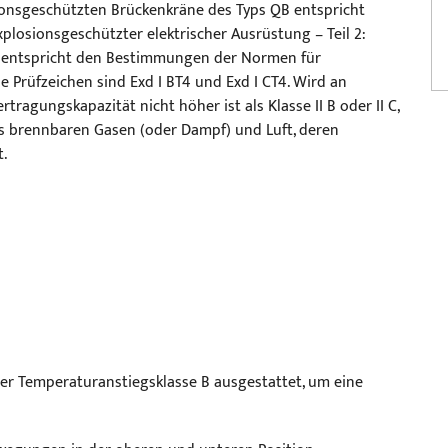
onsgeschützten Brückenkräne des Typs QB entspricht
losionsgeschützter elektrischer Ausrüstung – Teil 2:
g entspricht den Bestimmungen der Normen für
 Prüfzeichen sind Exd I BT4 und Exd I CT4. Wird an
agungskapazität nicht höher ist als Klasse II B oder II C,
s brennbaren Gasen (oder Dampf) und Luft, deren
.
der Temperaturanstiegsklasse B ausgestattet, um eine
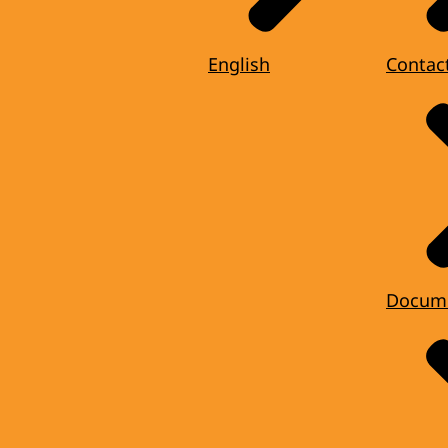
English
Contac
Docum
******************************
Repeat only the lines from the one holding "agungskapazität nicht höher" through the last line of the data, inclusive. Keep the pictures out.

__Finished exercise__.
agungskapazität nicht höher ist als Klasse II B oder II C,
s brennbaren Gasen (oder Dampf) und Luft, deren
.
der Temperaturanstiegsklasse B ausgestattet, um eine
English
Contac
Docum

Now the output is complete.